L’avvio nei giorni scorsi dei test sierologici per il personale
scolastico è un primo, importante punto di partenza. Ma il discorso non può
fermarsi qui. Sappiamo che l’età media dei docenti italiani – che si aggira
attorno ai 50 anni – è tra le più alte dei Paesi europei. E sappiamo anche che
con l’aumentare dell’età aumenta il rischio di un decorso severo della sindrome
da Covid-19. Il primo problema è quello degli spazi. Anche ammesso che si
riescano a distanziare gli studenti di un metro l’uno dall’altro, in edifici
vetusti quali sono la maggior parte dei plessi scolastici italiani manca
qualsiasi impianto di ricambio dell’aria. In un’aula in cui non c’è ricambio
d’aria (salvo lasciando aperte le finestre, cosa che si può fare però finché le
temperature esterne lo consentono), «il distanziamento di un metro non serve a
nulla»: così, con efficace chiarezza, il professor Andrea Crisanti, il virologo
dell’Università di Padova che in questi mesi abbiamo imparato a conoscere come
uno degli esperti più autorevoli.
Perciò, con le finestre chiuse, l’uso della mascherina (che tante
polemiche sta suscitando nei partiti d’opposizione) sembra davvero il minimo.
Proprio per l’impossibilità di reperire, nonostante gli sforzi, spazi adeguati,
in molte scuole verrà proposta una forma di didattica mista: in parte in
presenza, in parte a distanza.

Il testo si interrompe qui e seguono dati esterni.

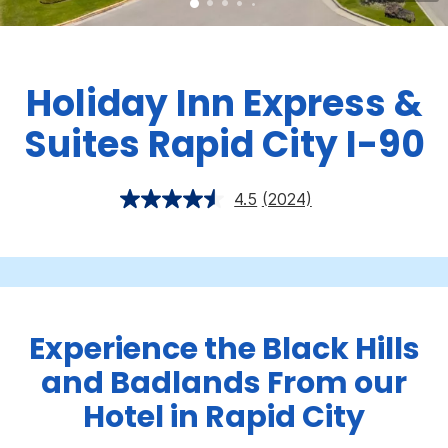
Holiday Inn Express &
Suites Rapid City I-90
4.5
(2024)
Experience the Black Hills
and Badlands From our
Hotel in Rapid City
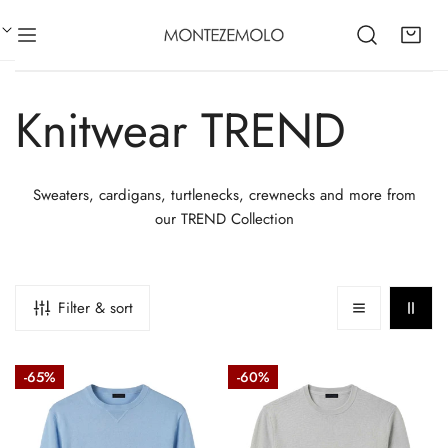
CLOSE
IP TO CONTENT
C
Knitwear TREND
o
Sweaters, cardigans, turtlenecks, crewnecks and more from
our TREND Collection
l
l
Filter & sort
e
Cotton
Rice-
-65%
-60%
crew
stitch
c
neck
cotton
sweatshirt-
crew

Ebbene, laddove si dovesse fare lezione a
distanza, dovrebbe essere consentito ai docenti di attivare i collegamenti
dalle proprie abitazioni, così evitando loro i rischi connessi agli spostamenti
con i mezzi pubblici, che anche in virtù della ripresa della scuola saranno più
affollati.
Invece alcuni dirigenti premono affinché
queste lezioni si svolgano da scuola, con nessuna altra ragione
se non quella di mettere in atto una forma di 'controllo
a vista' dei dipendenti, che tradisce una concezione vecchia e
obsoleta del ruolo dirigenziale. Inoltre, sempre a garanzia della salute
del personale, questa forma di smart working andrebbe
valorizzata per le cosiddette «attività funzionali
all’insegnamento» (collegi docenti, consigli di classe ecc.),
attraverso riunioni telematiche che possono
agevolmente sostituire quelle in presenza. È quanto avviene, per
impegni analoghi, negli altri comparti della Pubblica
Amministrazione e in molte aziende del settore privato: non si comprende
perché ciò non possa avvenire per la scuola. Efficienza vuol dire anche fiducia
in chi dà anima alla scuola. Che il sindacato si preoccupi di questo tipo di
questioni, allo scopo di proteggere la salute dei lavoratori, non sembra
affatto scandaloso. È anzi doveroso: è proprio il 'minimo sindacale'.